IT security 'lacking regulation'

News by Dan Raywood

Claims have been made that the IT security industry is suffering from a major lack of regulation.

Claims have been made that the IT security industry is suffering from a major lack of regulation.

Speaking recently to CRN, Etienne Greeff, professional services director for SecureData Europe, claimed that the ‘trust me, I'm a doctor' culture is no longer good enough for customers worried about handing over their data. He also said that the ISO 27001 accreditation, recently achieved by SecureData, has only been implemented by a few organisations.

Greeff said the "industry is totally under-regulated" as even in the physical security industry, there is a trade body that provides independent validation of an organisation's strengths and weaknesses; he said that while the payment card industry regulates itself with PCI-DSS, there is no standard on how to use information.

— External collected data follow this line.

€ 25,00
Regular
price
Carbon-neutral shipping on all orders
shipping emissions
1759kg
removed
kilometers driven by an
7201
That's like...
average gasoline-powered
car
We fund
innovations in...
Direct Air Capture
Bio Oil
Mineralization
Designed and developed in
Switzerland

He said: “Effectively people are choosing to self-regulate by saying ‘trust me, I'll do it in the right way', but very few do it the same way. IT security is a matter of national interest and infrastructure and it is appropriate that IT systems are important to the national interest and that there are moves to do more and more.

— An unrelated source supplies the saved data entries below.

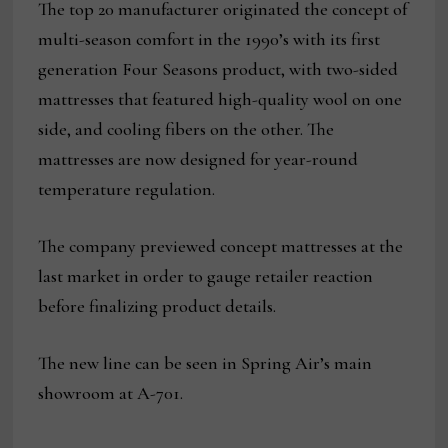
The top 20 manufacturer originated the concept of
multi-season comfort in the 1990’s with its first
generation Four Seasons product, with two-sided
mattresses that featured high-quality wool on one
side, and cooling fibers on the other. The
mattresses are now designed for year-round
temperature regulation.
The company previewed concept mattresses at the
last market in order to gauge retailer reaction
before finalizing product details.
The new line can be seen in Spring Air’s main
showroom at A-701.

“The next threat to the UK will be cyber so we need to work with GCHQ, but for the short term we need to start thinking about how organisations protect themselves and the best way to do that is to make security a base standard at a national level.

“It is not just for service providers, it is for all service organisations, and the standard is gaining momentum; customers have got to get to ISO 27001, it is a security standard that applies to businesses at all levels.”

Speaking to SC Magazine, security consultant Brian Honan from BH Consulting, which is also certified to ISO 27001, said there is a move by a lot of companies, especially those that provide services to others such as managed service providers and cloud providers, to achieve ISO 27001 so they can give their clients assurances on security.

He said: “A lot of vendors are moving towards ISO 27001 as a result of increasing demand from their customers. Either they have to respond to security questionnaires or audits for each customer, or the customer is requesting that suppliers are certified to the standard.

“For example, O2 in the UK requires that ‘The reference standard for O2's security policies is ISO 27001 and the suppliers shall comply with the principles of that standard at all times'.

“If you are a printing company and you want to print cheques or any other security type of documents for the financial sector in the UK, then APAC expects you to be certified to the ISO 27001 standard. A number of government agencies, again within the UK, are demanding that their suppliers be certified to the standard.

“Regulatory bodies are also demanding that companies ensure their systems and those of their suppliers are secure. The Irish Data Protection Commissioner in his annual report for 2010 says ‘Outsourcing requires not only a written contract but also active measures to ensure data is secure in the cloud. If a cloud provider has taken the trouble to certify to recognised security standards such as ISO 27001, this provides significant reassurance about data security'.”

Honan said that while this demonstrates a growing demand among customers to ensure those they are dealing with can prove they follow industry best practice such as ISO 27001, this demand should be taken up in the information security provider space too.

“However, I do think there is an attitude among a lot of suppliers that they are above needing to be certified to the standard and that by default because they work in security they are secure. If you are working in the security space then you should be leading by example and demonstrate to your management, your clients and indeed your competitors that you take information security seriously,” he said.

“But it is important that companies seek certification to the standard for the right reasons. If it is from a pure sales and marketing point of view, then the chances are the company will not have the appropriate levels of buy-in from the business to get and maintain the standard.

“Senior management buy-in and staff engagement by everyone is essential in making the standard work and to bring benefits to the business. Benefits I have seen include better defined processes and procedures, which lead to cost savings as business interruptions due to security issues are reduces, manual tasks are automated and better management oversight of issues leads to great efficiencies.”